Health and safety basics for UAE employers
Reviewed by Mellow Editorial Team, HR & payroll content team
Health and safety law in the UAE places concrete obligations on employers, and non-compliance carries real penalties. The framework sits primarily in Federal Decree-Law No. 33/2021 on the Regulation of Labour Relations, supported by ministerial decisions, and is enforced by the Ministry of Human Resources and Emiratisation (MOHRE).
The legal foundation
Federal Decree-Law No. 33/2021 is the baseline. It requires employers to provide a safe working environment, protect workers from occupational hazards, and take reasonable steps to prevent injury and illness. This is not a general aspiration — it is a statutory duty.
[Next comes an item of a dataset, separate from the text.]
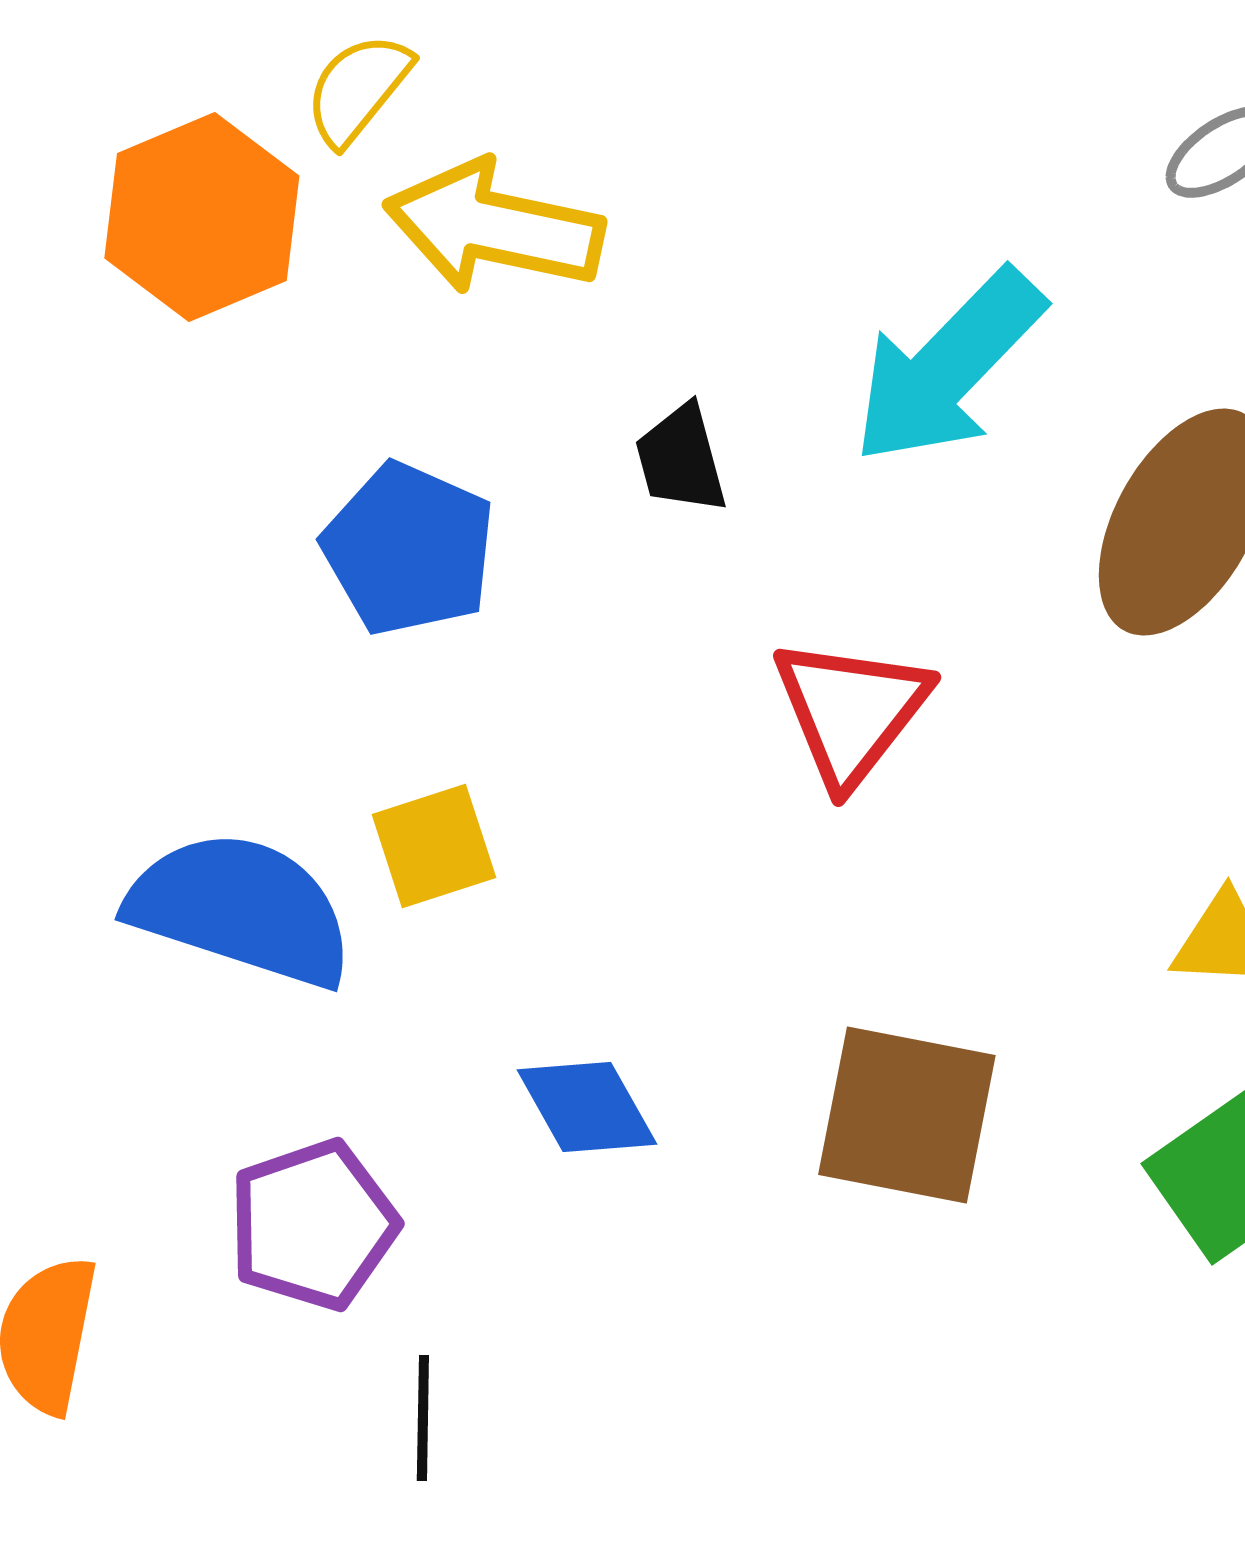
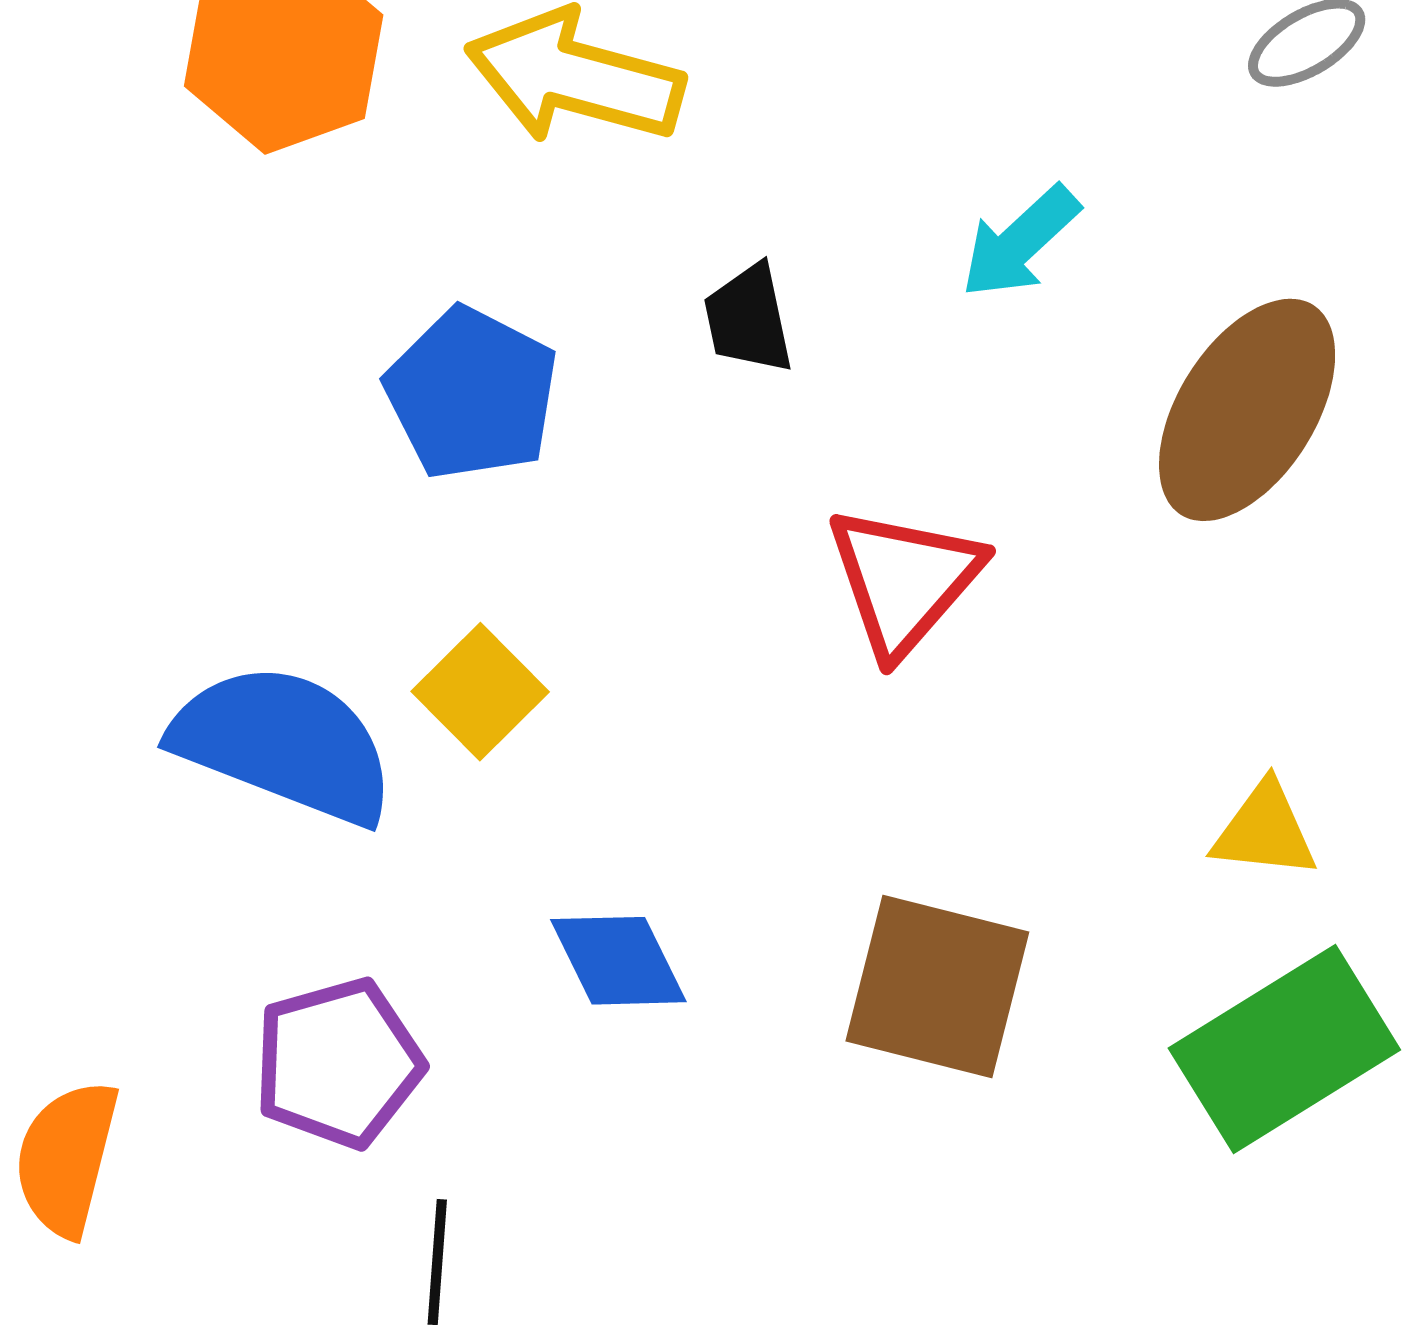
cyan arrow: (948, 367) -> (1020, 242), size x0.6
yellow square: (434, 846) -> (480, 692), turned -30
Emirates with significant industrial activity, particularly Abu Dhabi and Dubai, layer additional regulations on top of the federal framework. Abu Dhabi has its own occupational health and safety system administered through the Abu Dhabi Department of Economic Development and, for certain sectors, the Abu Dhabi Department of Health. Dubai has equivalent oversight through Dubai Municipality and relevant free zone authorities. If your business operates in a free zone, check the zone's own health and safety requirements; many JAFZA, DIFC and ADGM regulations add specific obligations.
Core employer obligations
Regardless of sector or emirate, most employers share the same baseline requirements.
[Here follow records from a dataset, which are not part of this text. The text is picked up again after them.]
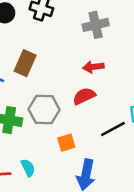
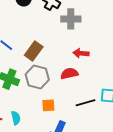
gray cross: (96, 25) -> (71, 19), moved
brown rectangle: (25, 63) -> (34, 51), moved

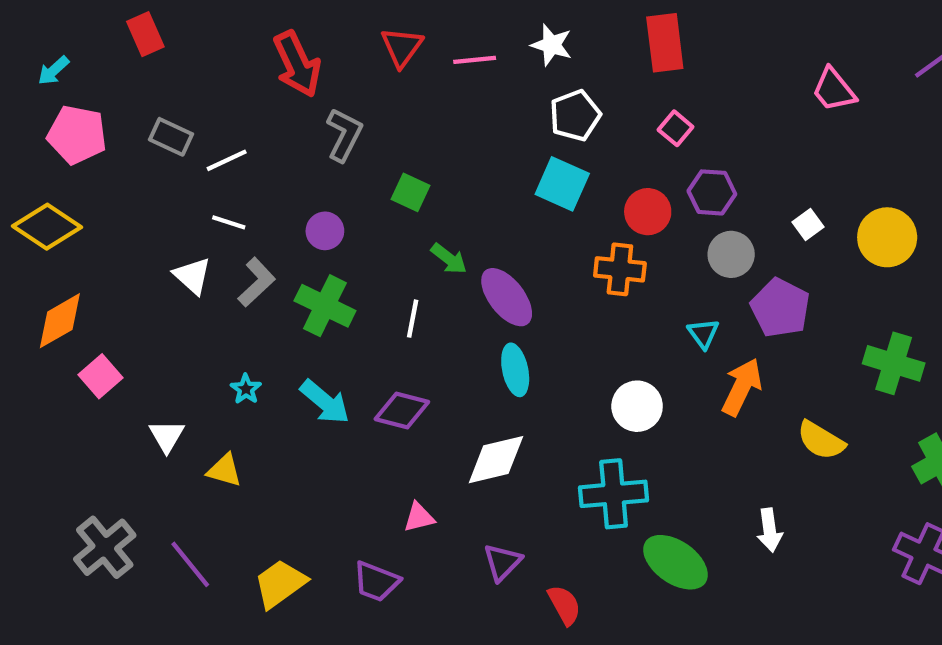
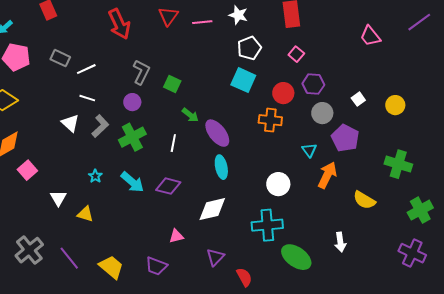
gray L-shape: (344, 135) -> (141, 72), moved
yellow circle: (887, 237) -> (395, 105), size x0.7
green cross: (325, 306) -> (132, 137), turned 36
yellow trapezoid: (280, 584) -> (111, 267), turned 76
Written health and safety policy. Employers with a workforce of a meaningful size are expected to have a documented policy. This should set out responsibilities, procedures for reporting hazards, and how incidents are investigated.
Risk assessment. You must identify workplace hazards, assess the likelihood and severity of harm, and put controls in place. This applies whether your workers are in an office, on a construction site or in a kitchen.
Personal protective equipment (PPE). Where risks cannot be eliminated by other means, you must provide appropriate PPE at no cost to the employee. Workers must be trained in its correct use.
Training and induction. New employees must receive safety induction before starting work. Refresher training is required when processes change or when a risk assessment identifies a knowledge gap.
Incident reporting. Work-related injuries and occupational diseases must be reported to MOHRE. Serious incidents — those involving fatality, permanent disability or hospitalisation — require immediate notification. Accurate records must be kept.
Medical cover. Employers are required to provide health insurance for employees. The specifics depend on the emirate: Dubai and Abu Dhabi have mandatory health insurance schemes with defined minimum benefits; other emirates are moving toward similar requirements. Failing to maintain valid cover exposes the employer to regulatory action and leaves the business liable for medical costs.
Outdoor and heat work rules
Heat stress is one of the most significant occupational risks in the UAE. The federal government mandates an annual midday work ban in outdoor settings, typically running from 15 June to 15 September, prohibiting outdoor work between 12:30 and 15:00. For 2026, employers should confirm the exact dates and hours as published by MOHRE, since minor adjustments can occur.
The obligations go further than simply observing the ban hours. Employers must:
- Provide shaded rest areas accessible at all times
- Ensure sufficient drinking water is available on site
- Train supervisors to recognise early signs of heat exhaustion and heat stroke
- Have an emergency response plan in place
MOHRE inspectors do visit sites during the ban period. Violations result in fines, and repeated breaches can affect a company's MOHRE compliance rating, which in turn influences its ability to process new work permits.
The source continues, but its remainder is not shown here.